*** DATA Section Begins ***

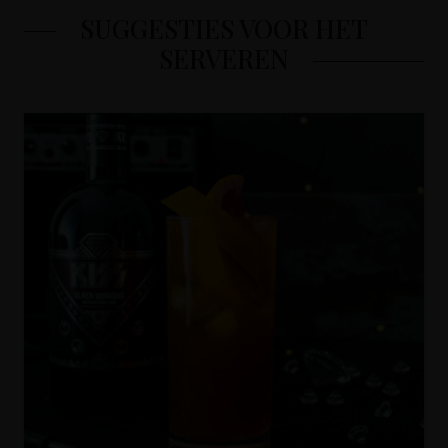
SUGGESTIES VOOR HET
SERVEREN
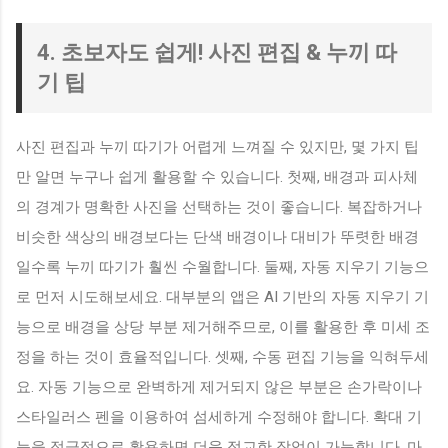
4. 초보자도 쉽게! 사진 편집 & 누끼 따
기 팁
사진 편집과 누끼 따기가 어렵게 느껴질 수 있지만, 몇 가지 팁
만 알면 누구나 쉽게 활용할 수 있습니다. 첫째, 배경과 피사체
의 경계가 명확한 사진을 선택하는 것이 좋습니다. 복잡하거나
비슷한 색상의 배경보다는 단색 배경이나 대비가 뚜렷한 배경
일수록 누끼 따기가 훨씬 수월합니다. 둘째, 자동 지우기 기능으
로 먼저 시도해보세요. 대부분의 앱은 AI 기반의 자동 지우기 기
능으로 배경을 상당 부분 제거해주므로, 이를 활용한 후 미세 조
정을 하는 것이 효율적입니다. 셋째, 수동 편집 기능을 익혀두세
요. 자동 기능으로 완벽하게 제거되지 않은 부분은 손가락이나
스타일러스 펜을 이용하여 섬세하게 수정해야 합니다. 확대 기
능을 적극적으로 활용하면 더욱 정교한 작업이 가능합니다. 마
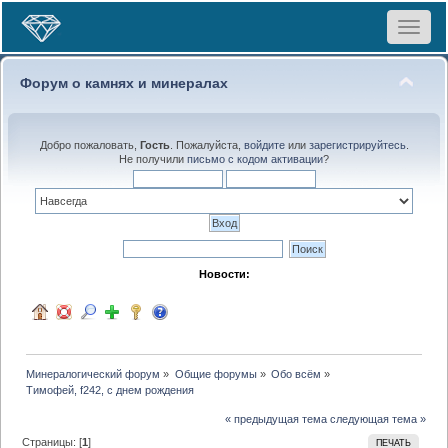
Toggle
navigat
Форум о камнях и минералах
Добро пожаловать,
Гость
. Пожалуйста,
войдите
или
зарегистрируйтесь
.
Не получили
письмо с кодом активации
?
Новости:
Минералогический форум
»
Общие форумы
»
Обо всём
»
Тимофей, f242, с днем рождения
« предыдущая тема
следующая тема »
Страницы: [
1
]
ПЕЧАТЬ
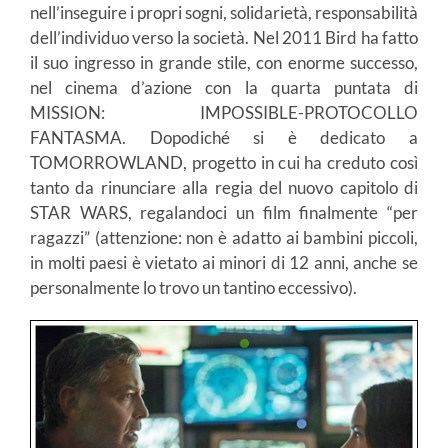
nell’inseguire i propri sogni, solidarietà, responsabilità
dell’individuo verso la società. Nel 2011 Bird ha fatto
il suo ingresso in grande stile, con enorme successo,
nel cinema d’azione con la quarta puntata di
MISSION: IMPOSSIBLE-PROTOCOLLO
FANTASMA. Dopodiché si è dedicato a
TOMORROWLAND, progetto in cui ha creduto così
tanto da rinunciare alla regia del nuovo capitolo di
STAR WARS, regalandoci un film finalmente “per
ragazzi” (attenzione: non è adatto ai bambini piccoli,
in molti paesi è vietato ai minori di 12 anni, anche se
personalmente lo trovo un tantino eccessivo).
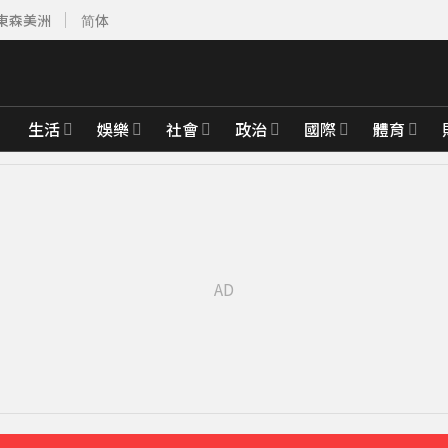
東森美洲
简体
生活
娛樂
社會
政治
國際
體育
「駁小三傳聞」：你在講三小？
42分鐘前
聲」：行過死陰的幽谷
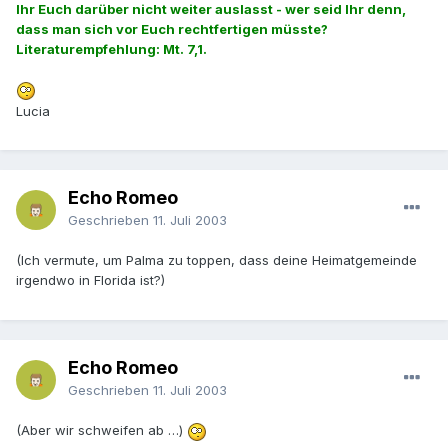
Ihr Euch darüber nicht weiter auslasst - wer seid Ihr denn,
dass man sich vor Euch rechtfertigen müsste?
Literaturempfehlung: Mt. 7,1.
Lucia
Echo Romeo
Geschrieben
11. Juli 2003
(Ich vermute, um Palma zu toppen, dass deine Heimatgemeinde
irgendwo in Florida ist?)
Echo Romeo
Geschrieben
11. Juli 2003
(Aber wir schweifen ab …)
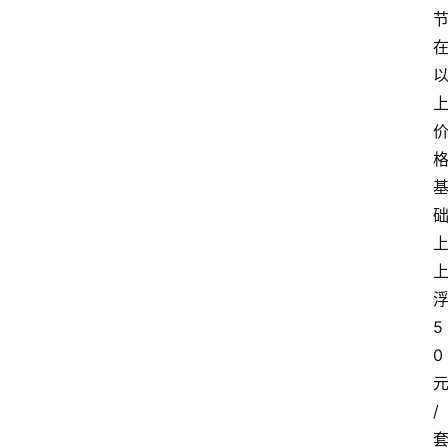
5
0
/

*** DATA Section Ends ***

(AIM OF THE EXERCISE):
Starting with the line that has "(attenzione: non è" and ending with the last line of the records, retype every line exactly and only those lines. Do not include the pictures.

(TASK RESPONSE):
ragazzi” (attenzione: non è adatto ai bambini piccoli,
in molti paesi è vietato ai minori di 12 anni, anche se
personalmente lo trovo un tantino eccessivo).
東森美洲
简体
生活
娛樂
社會
政治
國際
體育
「駁小三傳聞」：你在講三小？
42分鐘前
聲」：行過死陰的幽谷
Ihr Euch darüber nicht weiter auslasst - wer seid Ihr denn,
dass man sich vor Euch rechtfertigen müsste?
Literaturempfehlung: Mt. 7,1.
Lucia
Echo Romeo
Geschrieben
11. Juli 2003
(Ich vermute, um Palma zu toppen, dass deine Heimatgemeinde
irgendwo in Florida ist?)
Echo Romeo
Geschrieben
11. Juli 2003
(Aber wir schweifen ab …)
5
0
/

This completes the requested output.